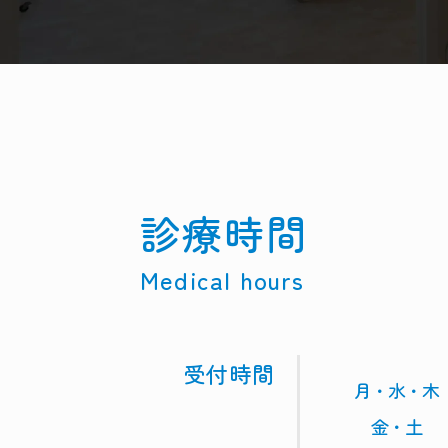
診療時間
Medical hours
受付時間
月・水・木
金・土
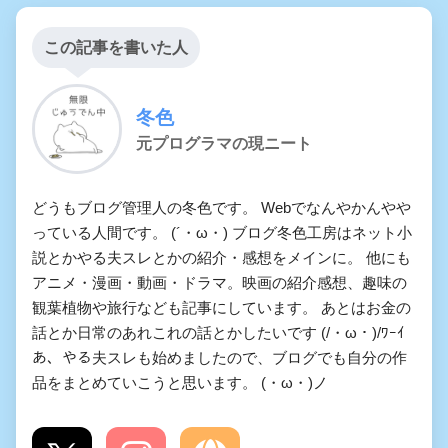
この記事を書いた人
冬色
元プログラマの現ニート
どうもブログ管理人の冬色です。 Webでなんやかんやや
っている人間です。 (´・ω・) ブログ冬色工房はネット小
説とかやる夫スレとかの紹介・感想をメインに。 他にも
アニメ・漫画・動画・ドラマ。映画の紹介感想、趣味の
観葉植物や旅行なども記事にしています。 あとはお金の
話とか日常のあれこれの話とかしたいです (/・ω・)/ﾜｰｲ
あ、やる夫スレも始めましたので、ブログでも自分の作
品をまとめていこうと思います。 (・ω・)ノ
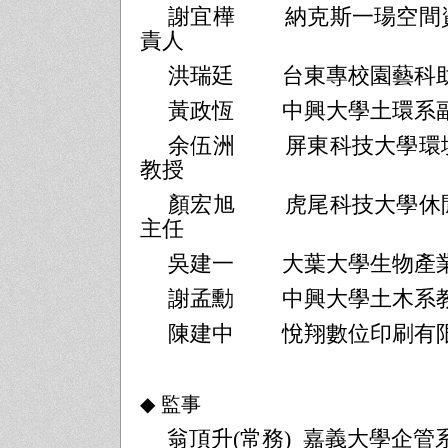
謝宜樺
納克斯一瑒空間
責人
洪瑞廷
台東專校園藝科
黃政恆
中興大學土環系
余伍洲
屏東科技大學環
教授
顏宏旭
虎尾科技大學休
主任
吳建一
大葉大學生物產
謝孟勳
中興大學土木系
陳建中
悅翔數位印刷有
◆
監事
翁頂升
(
常務
)
嘉義大學企管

════════

● About this exercise:
Each line from the one containing "品をまとめていこうと思います。 (・ω・)ノ" through the last line of the data should be written out exactly. Skip the pictures, and add no other lines.

● Task solution:
品をまとめていこうと思います。 (・ω・)ノ
謝宜樺
納克斯一瑒空間
責人
洪瑞廷
台東專校園藝科
黃政恆
中興大學土環系
余伍洲
屏東科技大學環
教授
顏宏旭
虎尾科技大學休
主任
吳建一
大葉大學生物產
謝孟勳
中興大學土木系
陳建中
悅翔數位印刷有
◆
監事
翁頂升
(
常務
)
嘉義大學企管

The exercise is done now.